Kurt Engfehr grew up next to a steel mill in a working class suburb of Detroit. He decided against a career in the plants when a friend had his finger ripped off by a band saw. Kurt saw the future, and it was TV.
After living and failing all over the country, he settled in New York City where he worked at HBO, MSNBC and National Video Center (among other places)as a staff Avid editor. He edited promos and programs for Lifetime, CBS and ABC; he also created a series of short films featuring Chernobyl, the guitar playing penguin. Kurt was senior editor on Michael Moore's Emmy nominated show "The Awful Truth" (1999).
Kurt then segued from TV to film by working on Bowling for Columbine (2002) for which he won the American Cinema Editors award for best documentary editing. The trophy is proudly displayed on the mantle above the fireplace, right next to the last award he won, a 3rd place Thanksgiving Day Bowling Tournament trophy from 1987.

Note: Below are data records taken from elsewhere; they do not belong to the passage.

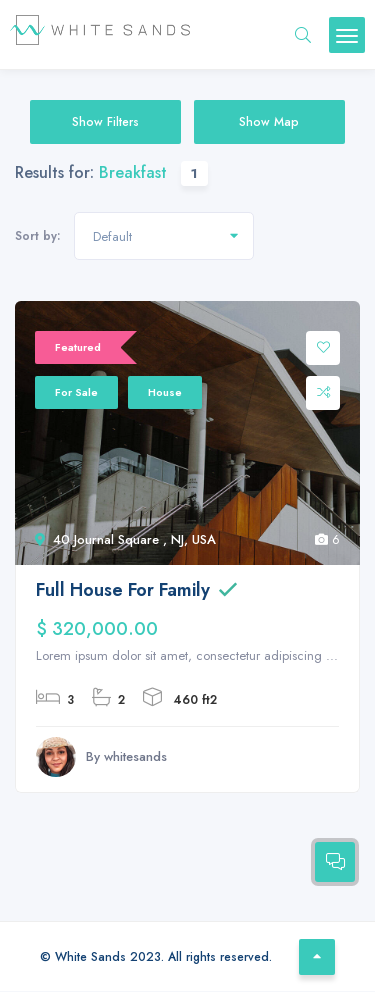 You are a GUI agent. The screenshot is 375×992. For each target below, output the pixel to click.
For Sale (76, 392)
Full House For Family (123, 590)
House (165, 392) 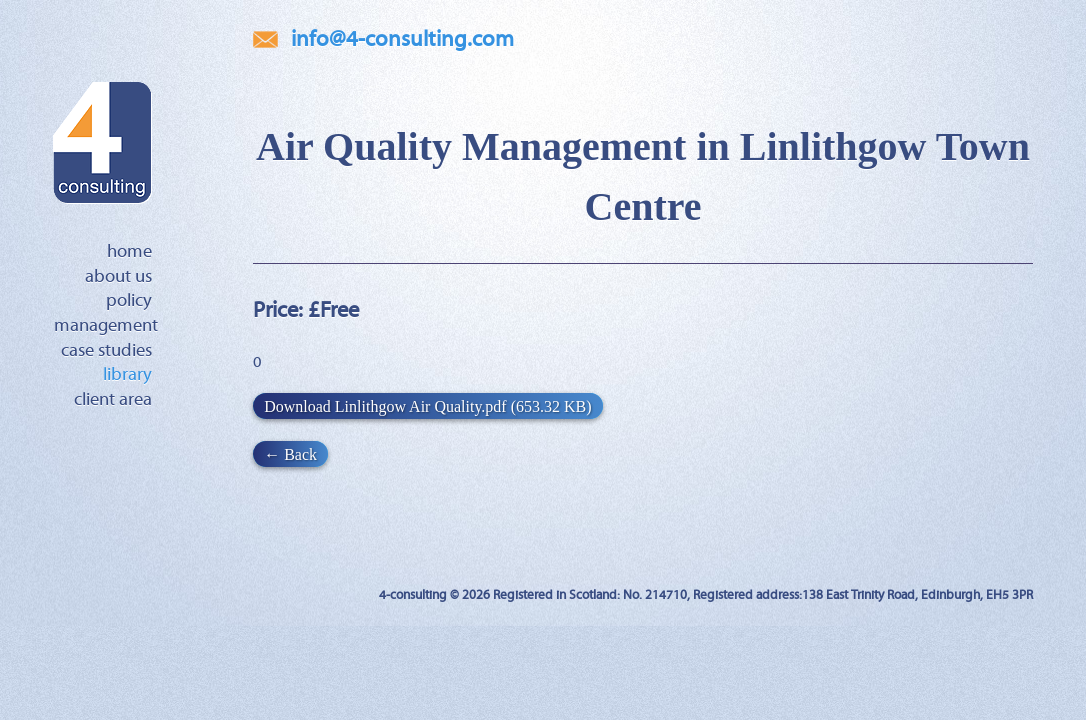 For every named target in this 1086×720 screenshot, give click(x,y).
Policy (129, 301)
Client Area (113, 400)
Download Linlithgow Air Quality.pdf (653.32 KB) (427, 405)
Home (129, 252)
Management (106, 326)
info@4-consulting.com (402, 39)
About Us (118, 277)
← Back (290, 453)
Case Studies (106, 351) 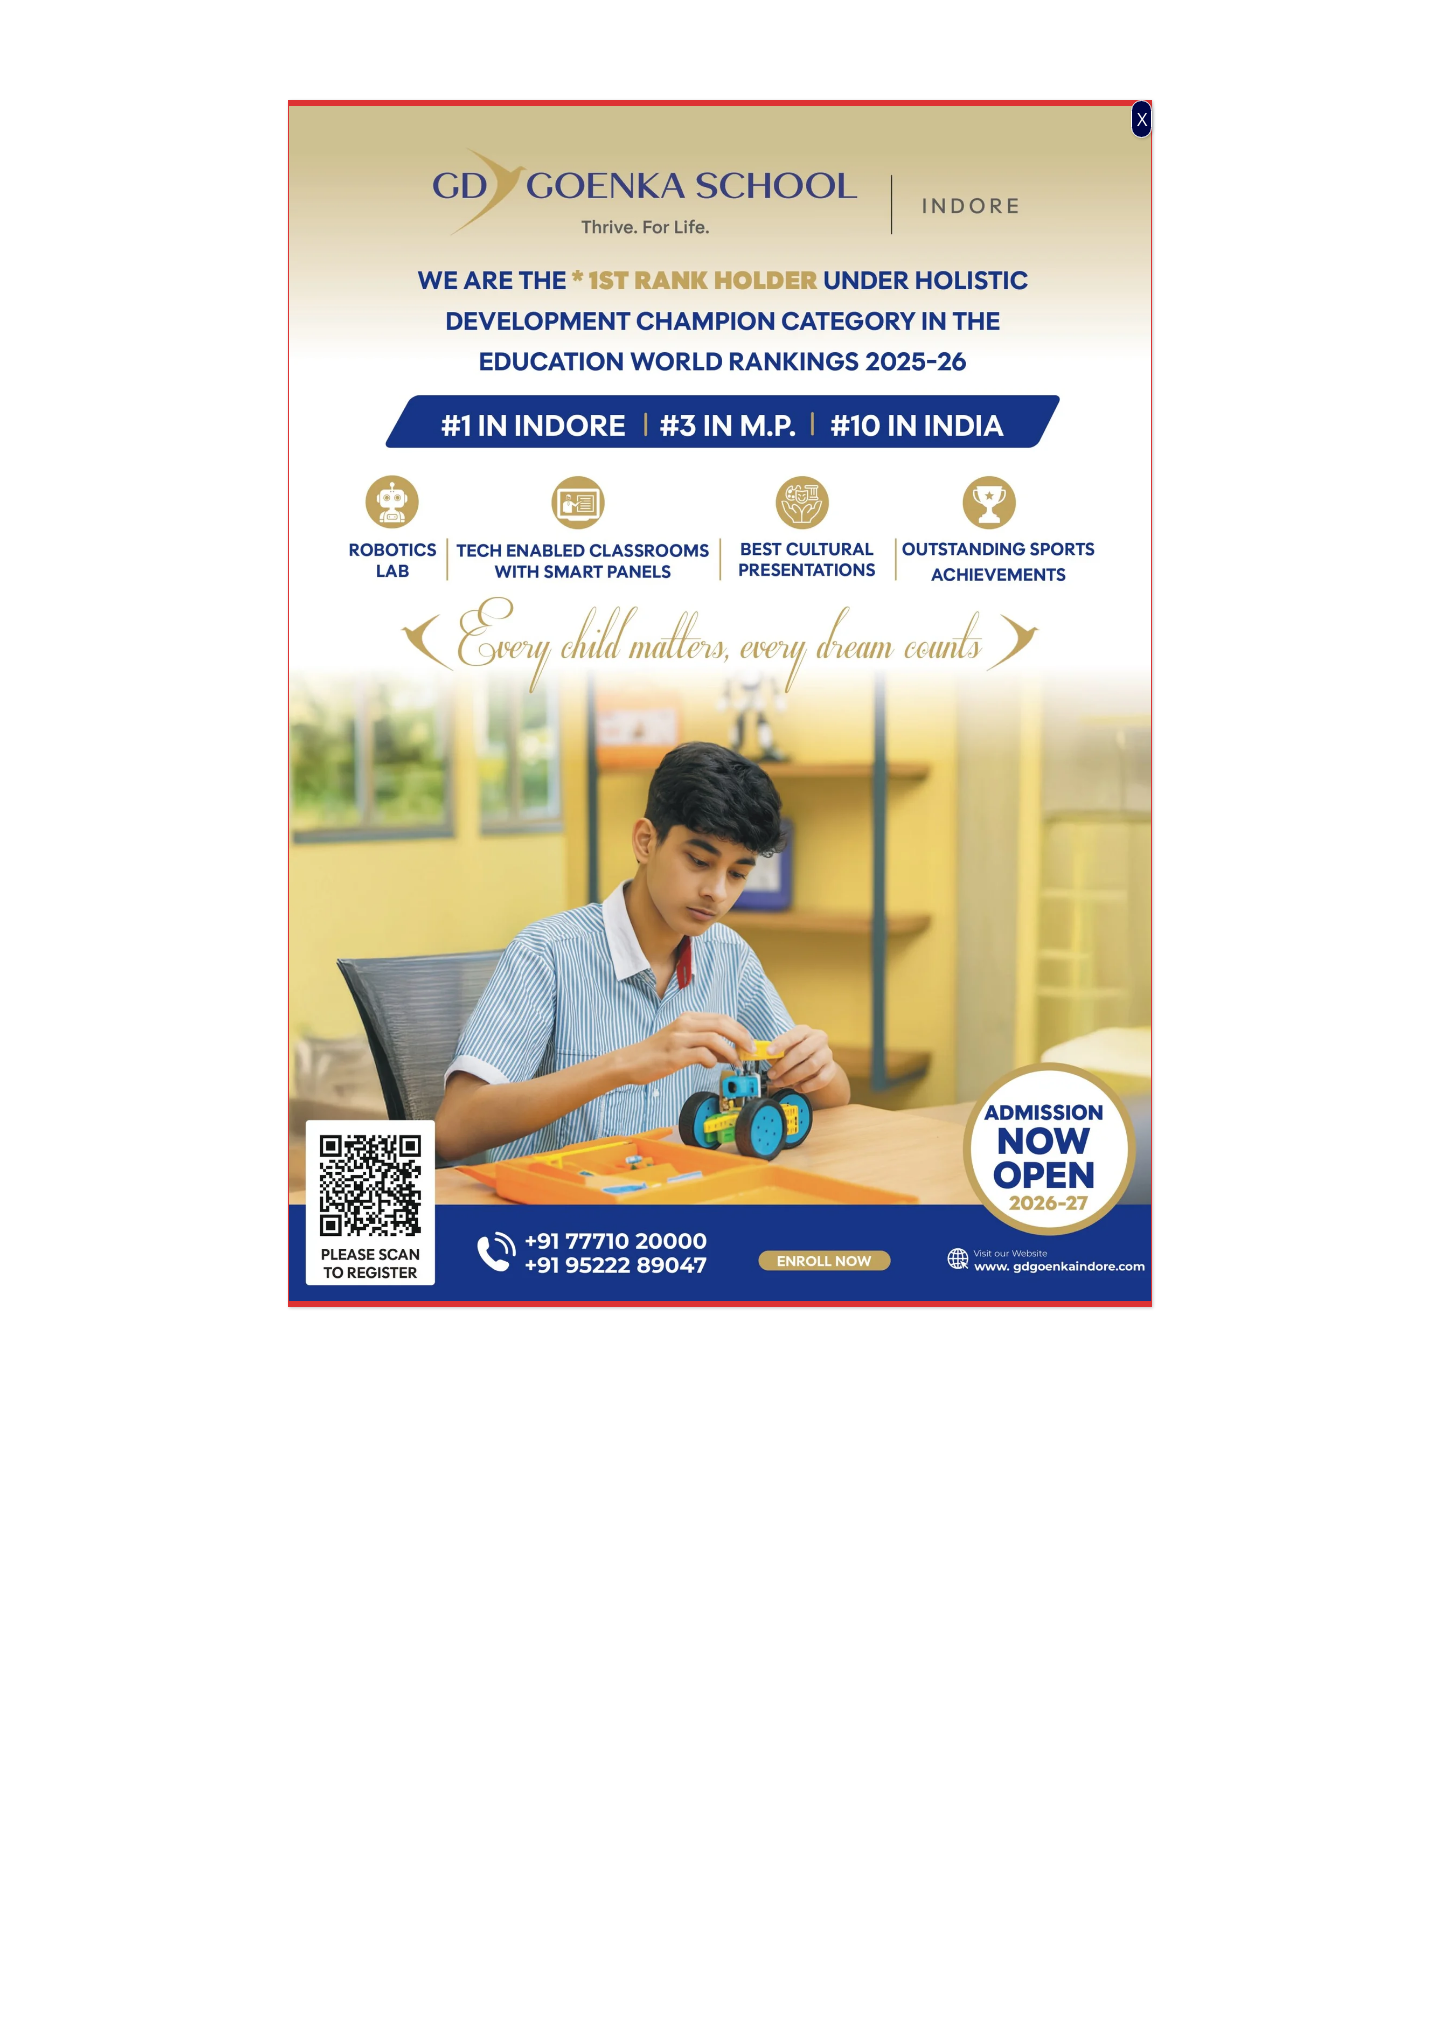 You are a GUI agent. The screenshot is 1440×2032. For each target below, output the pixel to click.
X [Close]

Not being able to pry himself away from bowling, Kurt was co-producer and editor for the documentary _A League of Ordinary Gentlemen (2004)_, that won the Audience Award at the 2004 SXSW Film Festival. Kurt then decided he didn't need any rest and worked on Michael Moore's film Fahrenheit 9/11 (2004). It turned out ok.
Kurt then worked on Seamless (2005) a movie about NY fashion directed by Doug Keeve, who previously made, Unzipped (1995) which most people found ironic considering just how much Kurt knows about fashion. He followed that up by editing Angelina Jolie's directing debut, the documentary, A Place in Time (2007) which can currently be seen by nobody as it sits in her closet. He was then co-producer and editor on the documentary Trumbo (2007) based on the off-Broadway play about Dalton Trumbo which uses his letters as the basis for telling the story of his being one of the blacklisted writers in Hollywood during the 1950's.
A string of producing roles followed, starting with Taking Liberties (2007) a UK doc about the erosion of civil liberties under Tony Blair that just had a theatrical run and garnered it's director, Chris Atkins, a BAFTA nomination. He followed that up with a doc about the selling of beauty called America the Beautiful (2007)and Bigger Stronger Faster* (2008)a documentary about steroids, cheating, and excess in America, and which is sure to be a big hit in the Selig and Clemens households. Kurtis also producing a documentary about the band Manic Street Preachers,who Rolling Stone magazine called, the best band you've never heard of.